= To do =
Each line of the records needs to be written out exactly, with any image left out.

= Listed entries =
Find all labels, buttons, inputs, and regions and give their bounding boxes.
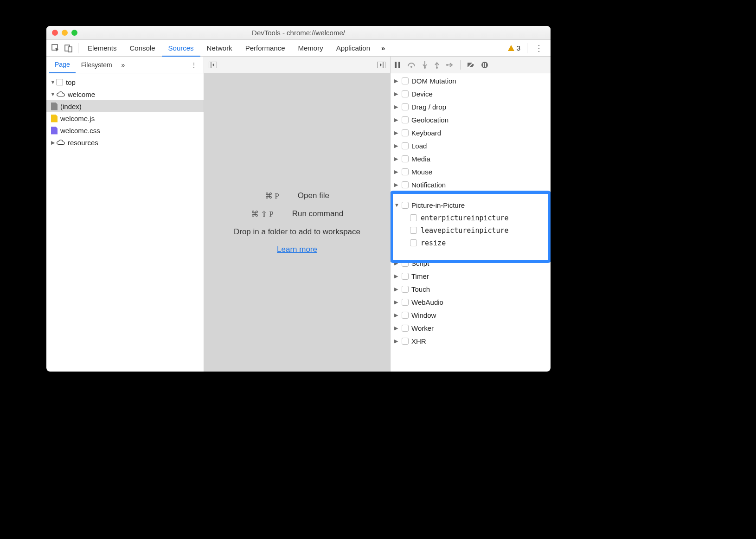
- warnings-badge[interactable]: 3: [504, 44, 524, 52]
- checkbox[interactable]: [402, 260, 409, 267]
- tab-memory[interactable]: Memory: [292, 40, 330, 56]
- bp-cat-dragdrop[interactable]: ▶Drag / drop: [391, 100, 551, 113]
- navigator-menu-icon[interactable]: ⋮: [187, 61, 201, 69]
- bp-cat-device[interactable]: ▶Device: [391, 87, 551, 100]
- tree-label: top: [66, 78, 76, 86]
- bp-item-resize[interactable]: resize: [391, 237, 551, 249]
- bp-cat-xhr[interactable]: ▶XHR: [391, 334, 551, 347]
- tree-domain-welcome[interactable]: ▼ welcome: [46, 88, 204, 100]
- checkbox[interactable]: [410, 227, 417, 234]
- document-icon: [51, 127, 58, 135]
- traffic-lights: [52, 30, 77, 36]
- collapse-left-icon[interactable]: [209, 62, 217, 68]
- tab-performance[interactable]: Performance: [239, 40, 292, 56]
- file-tree: ▼ top ▼ welcome (index) welc: [46, 73, 204, 372]
- checkbox[interactable]: [402, 77, 409, 84]
- tree-label: resources: [68, 139, 98, 147]
- left-tab-page[interactable]: Page: [49, 57, 76, 73]
- checkbox[interactable]: [402, 312, 409, 319]
- tab-elements[interactable]: Elements: [81, 40, 123, 56]
- tabs-overflow[interactable]: »: [377, 44, 390, 52]
- tree-file-index[interactable]: (index): [46, 100, 204, 112]
- bp-cat-media[interactable]: ▶Media: [391, 152, 551, 165]
- svg-point-11: [424, 67, 426, 69]
- checkbox[interactable]: [402, 299, 409, 306]
- bp-cat-touch[interactable]: ▶Touch: [391, 282, 551, 295]
- learn-more-link[interactable]: Learn more: [277, 245, 317, 254]
- navigator-tabs: Page Filesystem » ⋮: [46, 57, 204, 73]
- checkbox[interactable]: [402, 325, 409, 332]
- step-over-icon[interactable]: [407, 62, 416, 68]
- tree-frame-top[interactable]: ▼ top: [46, 76, 204, 88]
- left-tabs-more[interactable]: »: [118, 61, 129, 69]
- devtools-window: DevTools - chrome://welcome/ Elements Co…: [46, 26, 551, 372]
- checkbox[interactable]: [402, 338, 409, 345]
- checkbox[interactable]: [402, 90, 409, 97]
- checkbox[interactable]: [402, 116, 409, 123]
- checkbox[interactable]: [410, 239, 417, 246]
- step-into-icon[interactable]: [422, 61, 428, 69]
- titlebar: DevTools - chrome://welcome/: [46, 26, 551, 40]
- pause-exceptions-icon[interactable]: [481, 61, 488, 69]
- checkbox[interactable]: [402, 286, 409, 293]
- bp-cat-worker[interactable]: ▶Worker: [391, 321, 551, 334]
- bp-cat-notification[interactable]: ▶Notification: [391, 178, 551, 191]
- left-tab-filesystem[interactable]: Filesystem: [76, 57, 118, 73]
- separator: [78, 43, 78, 53]
- bp-item-enterpip[interactable]: enterpictureinpicture: [391, 212, 551, 224]
- bp-cat-load[interactable]: ▶Load: [391, 139, 551, 152]
- svg-rect-18: [483, 63, 484, 67]
- pause-icon[interactable]: [394, 61, 401, 69]
- event-breakpoints: ▶DOM Mutation ▶Device ▶Drag / drop ▶Geol…: [391, 73, 551, 372]
- editor-tabbar: [204, 57, 390, 73]
- bp-cat-dommutation[interactable]: ▶DOM Mutation: [391, 74, 551, 87]
- tab-network[interactable]: Network: [200, 40, 239, 56]
- chevron-right-icon: ▶: [50, 140, 56, 146]
- deactivate-breakpoints-icon[interactable]: [467, 61, 474, 69]
- device-toggle-icon[interactable]: [62, 42, 75, 55]
- bp-cat-script[interactable]: ▶Script: [391, 257, 551, 270]
- bp-cat-timer[interactable]: ▶Timer: [391, 270, 551, 282]
- label-openfile: Open file: [298, 191, 329, 201]
- tree-domain-resources[interactable]: ▶ resources: [46, 136, 204, 148]
- tab-console[interactable]: Console: [123, 40, 162, 56]
- navigator-pane: Page Filesystem » ⋮ ▼ top ▼ welcome: [46, 57, 204, 372]
- bp-cat-pip[interactable]: ▼Picture-in-Picture: [391, 199, 551, 212]
- checkbox[interactable]: [402, 103, 409, 110]
- tree-file-welcomejs[interactable]: welcome.js: [46, 112, 204, 124]
- close-icon[interactable]: [52, 30, 58, 36]
- checkbox[interactable]: [402, 181, 409, 188]
- zoom-icon[interactable]: [71, 30, 77, 36]
- tree-file-welcomecss[interactable]: welcome.css: [46, 124, 204, 136]
- separator: [527, 43, 527, 53]
- svg-point-9: [410, 66, 412, 68]
- checkbox[interactable]: [402, 142, 409, 149]
- svg-point-15: [446, 64, 448, 66]
- tab-application[interactable]: Application: [330, 40, 377, 56]
- tree-label: welcome.js: [60, 115, 95, 122]
- step-out-icon[interactable]: [434, 61, 440, 69]
- bp-cat-geolocation[interactable]: ▶Geolocation: [391, 113, 551, 126]
- minimize-icon[interactable]: [62, 30, 68, 36]
- checkbox[interactable]: [402, 168, 409, 175]
- bp-cat-keyboard[interactable]: ▶Keyboard: [391, 126, 551, 139]
- collapse-right-icon[interactable]: [377, 62, 385, 68]
- tree-label: welcome: [68, 90, 95, 98]
- chevron-down-icon: ▼: [50, 91, 56, 97]
- drop-hint: Drop in a folder to add to workspace: [234, 227, 360, 237]
- checkbox[interactable]: [402, 129, 409, 136]
- step-icon[interactable]: [446, 62, 454, 68]
- bp-cat-webaudio[interactable]: ▶WebAudio: [391, 295, 551, 308]
- bp-cat-mouse[interactable]: ▶Mouse: [391, 165, 551, 178]
- checkbox[interactable]: [402, 202, 409, 209]
- checkbox[interactable]: [402, 155, 409, 162]
- bp-cat-window[interactable]: ▶Window: [391, 308, 551, 321]
- svg-point-13: [436, 67, 438, 69]
- settings-menu-icon[interactable]: ⋮: [530, 43, 548, 53]
- warning-icon: [507, 45, 515, 52]
- tab-sources[interactable]: Sources: [162, 40, 200, 57]
- checkbox[interactable]: [410, 214, 417, 221]
- checkbox[interactable]: [402, 273, 409, 280]
- bp-item-leavepip[interactable]: leavepictureinpicture: [391, 224, 551, 237]
- inspect-element-icon[interactable]: [49, 42, 62, 55]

= Exercise answer =
Find all labels, buttons, inputs, and regions and give their bounding boxes.
- warnings-badge[interactable]: 3: [504, 44, 524, 52]
- checkbox[interactable]: [402, 260, 409, 267]
- tab-memory[interactable]: Memory: [292, 40, 330, 56]
- bp-cat-dragdrop[interactable]: ▶Drag / drop: [391, 100, 551, 113]
- navigator-menu-icon[interactable]: ⋮: [187, 61, 201, 69]
- bp-cat-device[interactable]: ▶Device: [391, 87, 551, 100]
- tree-label: top: [66, 78, 76, 86]
- bp-item-resize[interactable]: resize: [391, 237, 551, 249]
- bp-cat-xhr[interactable]: ▶XHR: [391, 334, 551, 347]
- tree-domain-welcome[interactable]: ▼ welcome: [46, 88, 204, 100]
- checkbox[interactable]: [410, 227, 417, 234]
- document-icon: [51, 127, 58, 135]
- traffic-lights: [52, 30, 77, 36]
- collapse-left-icon[interactable]: [209, 62, 217, 68]
- tab-performance[interactable]: Performance: [239, 40, 292, 56]
- file-tree: ▼ top ▼ welcome (index) welc: [46, 73, 204, 372]
- checkbox[interactable]: [402, 77, 409, 84]
- tree-label: resources: [68, 139, 98, 147]
- left-tab-page[interactable]: Page: [49, 57, 76, 73]
- checkbox[interactable]: [402, 312, 409, 319]
- tab-elements[interactable]: Elements: [81, 40, 123, 56]
- tabs-overflow[interactable]: »: [377, 44, 390, 52]
- tree-file-index[interactable]: (index): [46, 100, 204, 112]
- bp-cat-media[interactable]: ▶Media: [391, 152, 551, 165]
- svg-point-11: [424, 67, 426, 69]
- checkbox[interactable]: [402, 299, 409, 306]
- bp-cat-touch[interactable]: ▶Touch: [391, 282, 551, 295]
- learn-more-link[interactable]: Learn more: [277, 245, 317, 254]
- navigator-tabs: Page Filesystem » ⋮: [46, 57, 204, 73]
- checkbox[interactable]: [402, 325, 409, 332]
- step-over-icon[interactable]: [407, 62, 416, 68]
- tree-frame-top[interactable]: ▼ top: [46, 76, 204, 88]
- left-tabs-more[interactable]: »: [118, 61, 129, 69]
- devtools-window: DevTools - chrome://welcome/ Elements Co…: [46, 26, 551, 372]
- checkbox[interactable]: [402, 338, 409, 345]
- checkbox[interactable]: [402, 90, 409, 97]
- checkbox[interactable]: [402, 116, 409, 123]
- checkbox[interactable]: [410, 239, 417, 246]
- step-into-icon[interactable]: [422, 61, 428, 69]
- titlebar: DevTools - chrome://welcome/: [46, 26, 551, 40]
- pause-exceptions-icon[interactable]: [481, 61, 488, 69]
- checkbox[interactable]: [402, 286, 409, 293]
- bp-cat-worker[interactable]: ▶Worker: [391, 321, 551, 334]
- bp-cat-notification[interactable]: ▶Notification: [391, 178, 551, 191]
- left-tab-filesystem[interactable]: Filesystem: [76, 57, 118, 73]
- separator: [78, 43, 78, 53]
- bp-item-enterpip[interactable]: enterpictureinpicture: [391, 212, 551, 224]
- bp-cat-load[interactable]: ▶Load: [391, 139, 551, 152]
- svg-rect-18: [483, 63, 484, 67]
- pause-icon[interactable]: [394, 61, 401, 69]
- event-breakpoints: ▶DOM Mutation ▶Device ▶Drag / drop ▶Geol…: [391, 73, 551, 372]
- editor-tabbar: [204, 57, 390, 73]
- bp-cat-dommutation[interactable]: ▶DOM Mutation: [391, 74, 551, 87]
- tab-network[interactable]: Network: [200, 40, 239, 56]
- chevron-right-icon: ▶: [50, 140, 56, 146]
- deactivate-breakpoints-icon[interactable]: [467, 61, 474, 69]
- device-toggle-icon[interactable]: [62, 42, 75, 55]
- bp-cat-script[interactable]: ▶Script: [391, 257, 551, 270]
- bp-cat-timer[interactable]: ▶Timer: [391, 270, 551, 282]
- label-openfile: Open file: [298, 191, 329, 201]
- tree-domain-resources[interactable]: ▶ resources: [46, 136, 204, 148]
- tab-console[interactable]: Console: [123, 40, 162, 56]
- navigator-pane: Page Filesystem » ⋮ ▼ top ▼ welcome: [46, 57, 204, 372]
- bp-cat-pip[interactable]: ▼Picture-in-Picture: [391, 199, 551, 212]
- checkbox[interactable]: [402, 103, 409, 110]
- tree-file-welcomejs[interactable]: welcome.js: [46, 112, 204, 124]
- close-icon[interactable]: [52, 30, 58, 36]
- checkbox[interactable]: [402, 181, 409, 188]
- zoom-icon[interactable]: [71, 30, 77, 36]
- tree-file-welcomecss[interactable]: welcome.css: [46, 124, 204, 136]
- separator: [527, 43, 527, 53]
- svg-point-9: [410, 66, 412, 68]
- checkbox[interactable]: [402, 142, 409, 149]
- svg-point-15: [446, 64, 448, 66]
- tab-application[interactable]: Application: [330, 40, 377, 56]
- tree-label: welcome.js: [60, 115, 95, 122]
- step-out-icon[interactable]: [434, 61, 440, 69]
- bp-cat-geolocation[interactable]: ▶Geolocation: [391, 113, 551, 126]
- minimize-icon[interactable]: [62, 30, 68, 36]
- checkbox[interactable]: [402, 168, 409, 175]
- bp-cat-keyboard[interactable]: ▶Keyboard: [391, 126, 551, 139]
- collapse-right-icon[interactable]: [377, 62, 385, 68]
- tree-label: welcome: [68, 90, 95, 98]
- chevron-down-icon: ▼: [50, 91, 56, 97]
- drop-hint: Drop in a folder to add to workspace: [234, 227, 360, 237]
- checkbox[interactable]: [402, 129, 409, 136]
- step-icon[interactable]: [446, 62, 454, 68]
- bp-cat-webaudio[interactable]: ▶WebAudio: [391, 295, 551, 308]
- bp-cat-mouse[interactable]: ▶Mouse: [391, 165, 551, 178]
- checkbox[interactable]: [402, 202, 409, 209]
- checkbox[interactable]: [402, 155, 409, 162]
- bp-cat-window[interactable]: ▶Window: [391, 308, 551, 321]
- svg-point-13: [436, 67, 438, 69]
- settings-menu-icon[interactable]: ⋮: [530, 43, 548, 53]
- warning-icon: [507, 45, 515, 52]
- tab-sources[interactable]: Sources: [162, 40, 200, 57]
- checkbox[interactable]: [410, 214, 417, 221]
- checkbox[interactable]: [402, 273, 409, 280]
- bp-item-leavepip[interactable]: leavepictureinpicture: [391, 224, 551, 237]
- inspect-element-icon[interactable]: [49, 42, 62, 55]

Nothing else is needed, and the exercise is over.